There are a lot of children who are “Panorama children in panorama families’, according to a Panorama promoted media called The Crunch: 

“13 million students in 23,000 schools across the United States, which means that 25% of American students are enrolled in a district served by Panorama today.

Since March 2020, Panorama has added 700 school districts to its customer base, nearly doubling the 800 it served just 18 months prior, according to Feuer.

Just what does Panorama do exactly? In a nutshell, the SaaS business surveys students, parents and teachers to collect actionable data. Former Yale graduate students Feuer and Xan Tanner started the company in an effort to figure out the best way for schools to collect and understand feedback from their students.”

With the COVID-19 pandemic leading to many students attending school virtually, the need to address students’ social and emotional needs has probably never been more paramount. Many children and teenagers have suffered depression and anxiety due to being isolated from their peers, and some believe the impact on their mental health has been even greater than any negative academic repercussions.

Students, for example, are asked questions to determine how safe they feel at school, how much they trust their teachers and how much potential they think they have.

“We help schools survey students, teachers and parents to understand the environment and experiences of the school,” Feuer told TechCrunch. “And then we help schools measure social and emotional development so that in the same way you might have rigorous data on math, you can now get information about social emotional learning and well-being.”

From Panorama media, they admit they are solving the problems on the data they collect, which was influenced by the materials they forced the students to interact with:

“Student mental health struggles skyrocketing” is the data that Panorama collected from surveys, which gives them cover to run more intervention, even without parental consent. 

“Based on the data that was collected, overall measures of self-reported student well-being showed that, since last spring, students are experiencing more challenging feelings (mad, lonely, sad, worried and frustrated) and fewer positive feelings (happy, safe and hopeful).
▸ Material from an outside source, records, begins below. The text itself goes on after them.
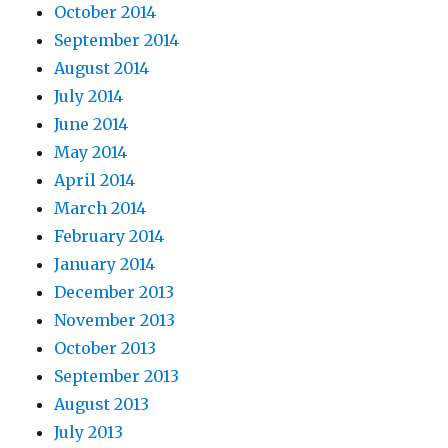
October 2014
September 2014
August 2014
July 2014
June 2014
May 2014
April 2014
March 2014
February 2014
January 2014
December 2013
November 2013
October 2013
September 2013
August 2013
July 2013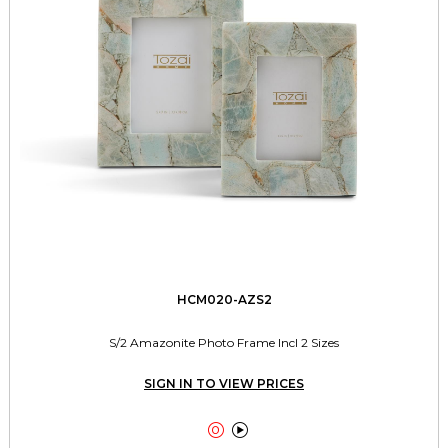
HCM020-AZS2
S/2 Amazonite Photo Frame Incl 2 Sizes
SIGN IN TO VIEW PRICES

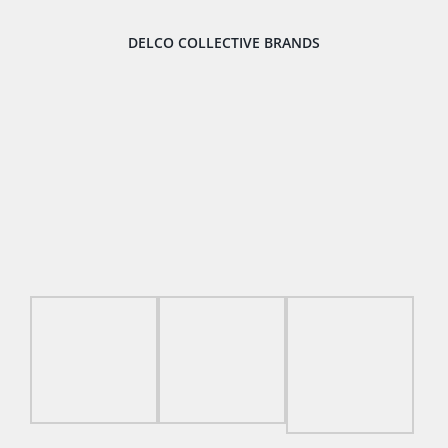
DELCO COLLECTIVE BRANDS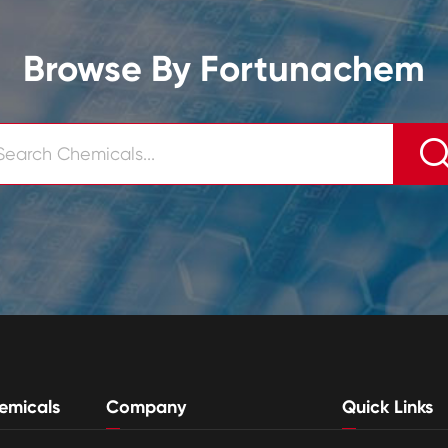
Browse By Fortunachem
emicals
Company
Quick Links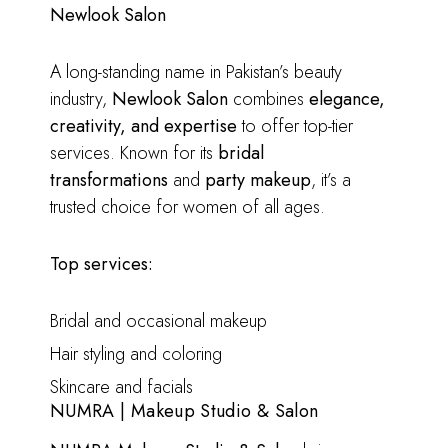
Newlook Salon
A long-standing name in Pakistan’s beauty
industry,
Newlook Salon
combines
elegance,
creativity, and expertise
to offer top-tier
services. Known for its
bridal
transformations
and
party makeup
, it’s a
trusted choice for women of all ages.
Top services:
Bridal and occasional makeup
Hair styling and coloring
Skincare and facials
NUMRA | Makeup Studio & Salon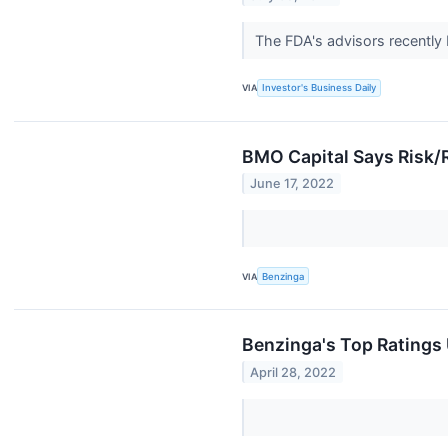
The FDA's advisors recently 
VIA
Investor's Business Daily
BMO Capital Says Risk/
June 17, 2022
VIA
Benzinga
Benzinga's Top Ratings
April 28, 2022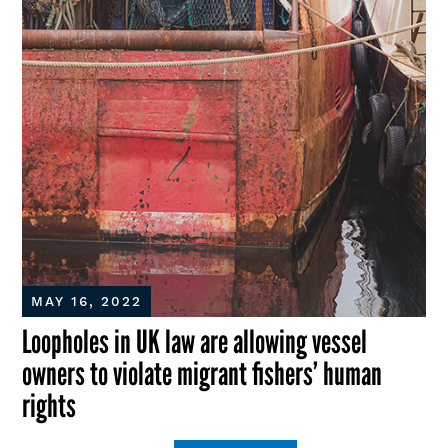
MAY 16, 2022
Loopholes in UK law are allowing vessel
owners to violate migrant fishers’ human
rights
Students did, however, share that they were a little more “excited” last fall than they were last spring,” a Panorama writer reported.
It is questionable if parents understand Panorama.
Do parents know that a child’s data, from their Panorama-owned laptop, held in Google classrooms, and analyzed by Panorama Global employees they may never meet, will stay with them?
“North Carolina student data travels with them across the district and through transitions to ensure that no student slips through the cracks. By having up to date academic, behavior, attendance, SEL, Assessment, and intervention data, schools and districts can effectively plan for student transitions without missing a beat.”
Do parents know that the Panorama surveys contain questions about a student’s life, their feelings and thoughts about relationships and specific information about parents regarding their political affiliation?
“North Carolina districts leverage performance data across academics, behavior, attendance, assessment, social-emotional learning, school climate, & family engagement data to inform school improvement planning, and professional development needs.”
Do parents know that schools are going to help make decisions for their families?
“North Carolina school districts are gathering highly impactful Family Engagement data along Karen Mapp’s Dual Capacity Framework to help make decisions on supporting parents/guardians to play an impactful role in student learning.”
This is the fourth part of a series on a Mom’s journey to discover what is happening in her child’s school.